From the records that follow, copy every line in which "biggest" appears.

# # # # # # #

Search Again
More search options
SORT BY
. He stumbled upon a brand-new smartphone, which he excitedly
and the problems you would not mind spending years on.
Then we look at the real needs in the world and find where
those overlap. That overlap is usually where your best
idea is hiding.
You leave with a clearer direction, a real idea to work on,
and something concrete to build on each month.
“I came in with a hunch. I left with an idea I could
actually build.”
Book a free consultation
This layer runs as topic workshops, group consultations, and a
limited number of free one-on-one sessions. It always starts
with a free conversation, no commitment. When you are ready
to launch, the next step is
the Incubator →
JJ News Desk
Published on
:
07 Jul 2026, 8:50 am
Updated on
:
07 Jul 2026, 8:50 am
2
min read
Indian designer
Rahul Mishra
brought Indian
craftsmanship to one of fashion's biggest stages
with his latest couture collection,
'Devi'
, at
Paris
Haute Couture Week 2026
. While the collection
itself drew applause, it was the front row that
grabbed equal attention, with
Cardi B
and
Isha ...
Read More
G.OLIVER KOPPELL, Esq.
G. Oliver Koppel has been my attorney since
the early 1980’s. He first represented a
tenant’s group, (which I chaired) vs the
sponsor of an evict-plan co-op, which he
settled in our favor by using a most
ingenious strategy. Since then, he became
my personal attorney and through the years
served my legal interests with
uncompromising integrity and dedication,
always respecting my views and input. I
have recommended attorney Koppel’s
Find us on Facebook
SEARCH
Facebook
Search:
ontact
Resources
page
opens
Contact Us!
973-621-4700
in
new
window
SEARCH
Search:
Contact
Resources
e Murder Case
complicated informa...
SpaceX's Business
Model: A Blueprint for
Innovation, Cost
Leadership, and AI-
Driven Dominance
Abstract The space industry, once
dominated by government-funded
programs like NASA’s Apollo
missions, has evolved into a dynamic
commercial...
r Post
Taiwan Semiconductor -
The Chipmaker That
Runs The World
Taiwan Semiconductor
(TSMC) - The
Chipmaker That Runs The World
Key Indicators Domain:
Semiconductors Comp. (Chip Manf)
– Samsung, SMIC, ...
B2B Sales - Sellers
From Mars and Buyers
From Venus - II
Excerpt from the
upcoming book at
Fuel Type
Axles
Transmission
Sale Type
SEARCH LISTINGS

# # # # # # #

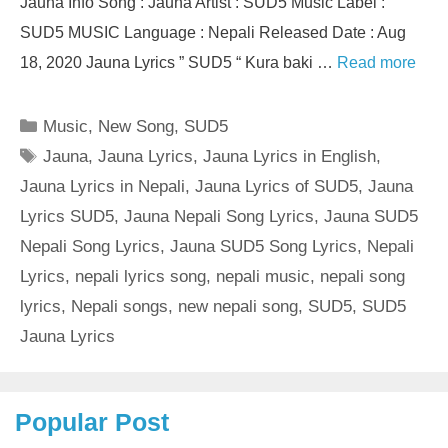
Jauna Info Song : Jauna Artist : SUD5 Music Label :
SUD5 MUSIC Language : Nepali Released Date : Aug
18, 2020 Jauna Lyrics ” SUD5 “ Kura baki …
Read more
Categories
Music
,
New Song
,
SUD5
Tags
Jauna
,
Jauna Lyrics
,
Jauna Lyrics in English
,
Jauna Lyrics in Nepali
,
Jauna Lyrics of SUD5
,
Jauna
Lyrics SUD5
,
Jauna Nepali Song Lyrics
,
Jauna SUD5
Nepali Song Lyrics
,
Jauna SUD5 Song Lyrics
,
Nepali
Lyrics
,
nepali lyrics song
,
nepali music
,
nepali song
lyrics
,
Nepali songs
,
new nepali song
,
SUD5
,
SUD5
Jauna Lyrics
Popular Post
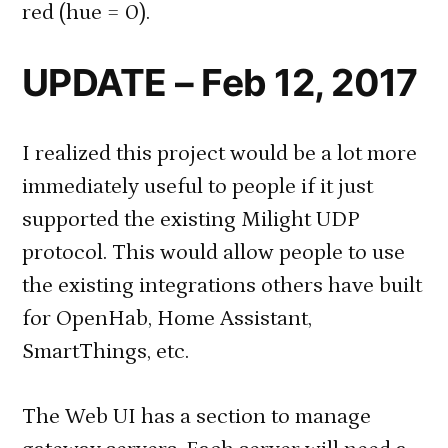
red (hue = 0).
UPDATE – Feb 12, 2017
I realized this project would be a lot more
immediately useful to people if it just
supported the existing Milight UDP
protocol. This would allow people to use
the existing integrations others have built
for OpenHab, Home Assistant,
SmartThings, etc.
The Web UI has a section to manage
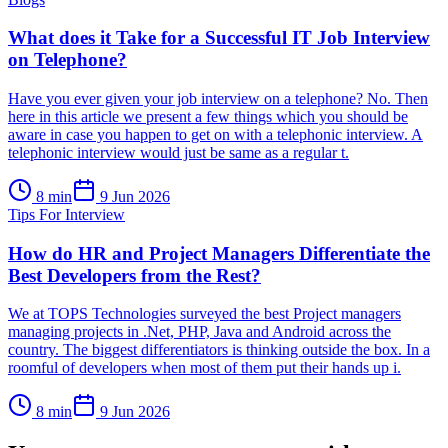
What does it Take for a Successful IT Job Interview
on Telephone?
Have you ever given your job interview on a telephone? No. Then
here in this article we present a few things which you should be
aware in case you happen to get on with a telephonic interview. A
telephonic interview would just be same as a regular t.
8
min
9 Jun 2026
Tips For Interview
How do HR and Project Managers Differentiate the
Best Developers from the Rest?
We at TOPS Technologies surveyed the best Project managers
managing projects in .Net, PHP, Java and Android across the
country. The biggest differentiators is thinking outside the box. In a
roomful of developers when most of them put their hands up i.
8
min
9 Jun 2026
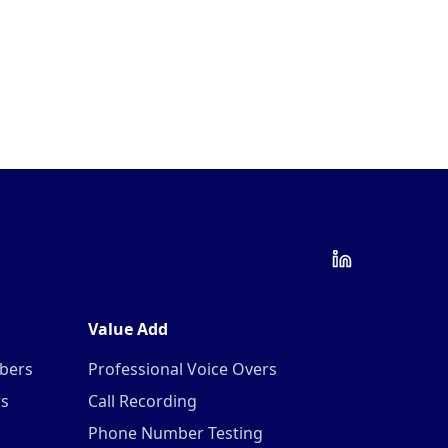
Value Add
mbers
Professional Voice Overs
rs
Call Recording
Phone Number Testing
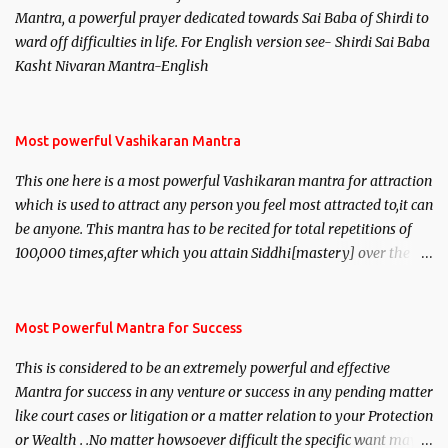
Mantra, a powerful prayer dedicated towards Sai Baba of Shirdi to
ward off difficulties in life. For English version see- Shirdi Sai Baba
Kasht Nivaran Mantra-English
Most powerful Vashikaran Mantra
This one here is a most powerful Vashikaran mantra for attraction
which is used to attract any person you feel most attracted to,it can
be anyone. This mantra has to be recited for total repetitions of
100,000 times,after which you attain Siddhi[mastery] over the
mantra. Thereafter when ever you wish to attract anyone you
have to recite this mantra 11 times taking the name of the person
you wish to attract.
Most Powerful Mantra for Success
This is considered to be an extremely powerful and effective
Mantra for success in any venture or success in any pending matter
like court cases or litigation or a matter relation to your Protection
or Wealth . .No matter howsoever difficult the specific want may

# # # # # # #

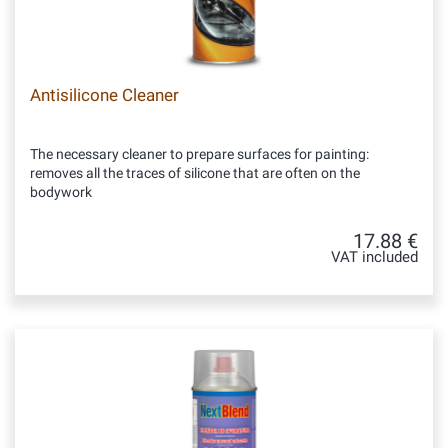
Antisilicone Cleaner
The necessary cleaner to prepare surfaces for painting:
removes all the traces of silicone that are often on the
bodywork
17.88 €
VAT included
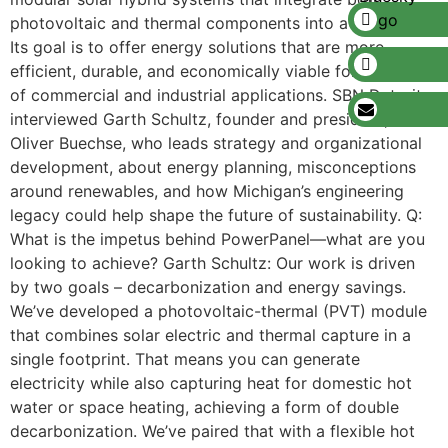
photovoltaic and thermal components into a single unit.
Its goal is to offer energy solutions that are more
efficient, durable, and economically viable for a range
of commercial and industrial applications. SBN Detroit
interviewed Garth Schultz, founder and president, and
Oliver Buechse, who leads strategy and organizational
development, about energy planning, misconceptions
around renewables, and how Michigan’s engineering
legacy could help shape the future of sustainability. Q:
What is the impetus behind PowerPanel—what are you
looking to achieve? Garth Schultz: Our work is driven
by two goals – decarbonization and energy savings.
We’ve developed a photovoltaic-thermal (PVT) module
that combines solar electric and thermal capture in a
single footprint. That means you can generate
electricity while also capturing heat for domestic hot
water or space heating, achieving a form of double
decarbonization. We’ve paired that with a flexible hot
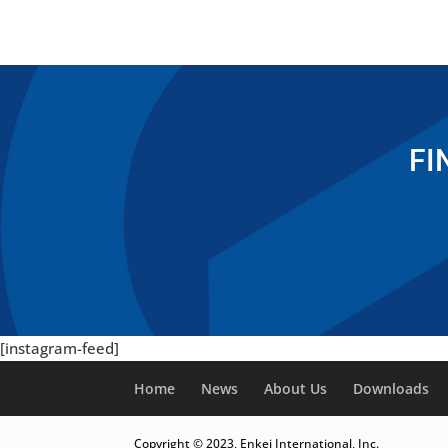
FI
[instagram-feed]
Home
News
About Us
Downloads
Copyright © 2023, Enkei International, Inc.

# # # # # # #

**Exercise solution**
craftsmanship to one of fashion's biggest stages
country. The biggest differentiators is thinking outside the box. In a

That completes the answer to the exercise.